Là-dessus, le centenaire était déjà au milieu de nous : un petit homme agile avec des jambes branlantes, une poitrine étriquée, un cou jaune desséché, qui n’avait de vivant dans sa figure racornie que ses petits yeux gris, enfoncés dans leurs orbites, d’où ils semblaient tout guetter et tout aspirer avec avidité. Il avait de bonnes bottes, un pantalon bien épais, une ample fourrure de mouton assez sale et un bonnet en peau de chat de trois couleurs ; il serrait dans ses bras un traversin rayé de rouge, et parlait si vite avec sa bouche édentée qu’on ne le comprenait pas toujours. — Ah ! je vous tiens, mes petites anguilles ! s’écria-t-il avec un petit rire ; — puis je l’entendis se plaindre de quelque chose que je ne pus saisir ; enfin il vint s’asseoir à côté du capitulant.

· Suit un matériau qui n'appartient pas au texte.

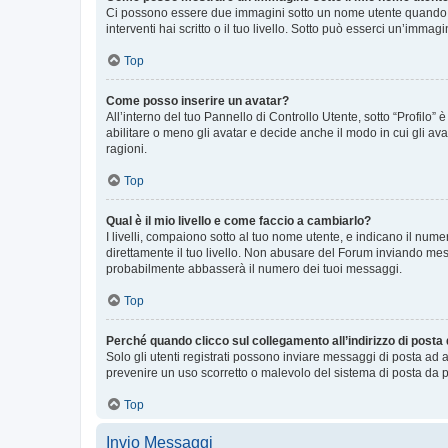
Ci possono essere due immagini sotto un nome utente quando si
interventi hai scritto o il tuo livello. Sotto può esserci un’imm
Top
Come posso inserire un avatar?
All’interno del tuo Pannello di Controllo Utente, sotto “Profilo
abilitare o meno gli avatar e decide anche il modo in cui gli av
ragioni.
Top
Qual è il mio livello e come faccio a cambiarlo?
I livelli, compaiono sotto al tuo nome utente, e indicano il nu
direttamente il tuo livello. Non abusare del Forum inviando me
probabilmente abbasserà il numero dei tuoi messaggi.
Top
Perché quando clicco sul collegamento all’indirizzo di posta
Solo gli utenti registrati possono inviare messaggi di posta ad 
prevenire un uso scorretto o malevolo del sistema di posta da p
Top
Invio Messaggi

Ses yeux firent le tour de la société, s’arrêtant successivement sur chacun de nous ; lorsqu’il fut arrivé à moi, il avança son cou ridé, haussa les sourcils, se leva, s’inclina trois fois, et se rassit.

— Monsieur se demande peut-être qui est ce bonhomme, murmura-t-il d’une voix à peine intelligible. Je suis un homme très vieux, qui a perdu tous les siens. Tel que vous me voyez, je suis seul sur la terre.